(Stored data entries)
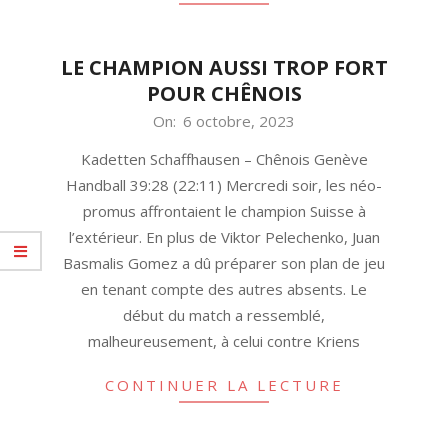
LE CHAMPION AUSSI TROP FORT
POUR CHÊNOIS
2023-
On:
6 octobre, 2023
10-
Kadetten Schaffhausen – Chênois Genève
06
Handball 39:28 (22:11) Mercredi soir, les néo-
promus affrontaient le champion Suisse à
l’extérieur. En plus de Viktor Pelechenko, Juan
Basmalis Gomez a dû préparer son plan de jeu
en tenant compte des autres absents. Le
début du match a ressemblé,
malheureusement, à celui contre Kriens
CONTINUER LA LECTURE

WHAT TO WORK ON =
From the line containing "Handball 39:28 (22:11)" through the last line of the entries above, print each line exactly as it stands.

YOUR SOLUTION =
Handball 39:28 (22:11) Mercredi soir, les néo-
promus affrontaient le champion Suisse à
l’extérieur. En plus de Viktor Pelechenko, Juan
Basmalis Gomez a dû préparer son plan de jeu
en tenant compte des autres absents. Le
début du match a ressemblé,
malheureusement, à celui contre Kriens
CONTINUER LA LECTURE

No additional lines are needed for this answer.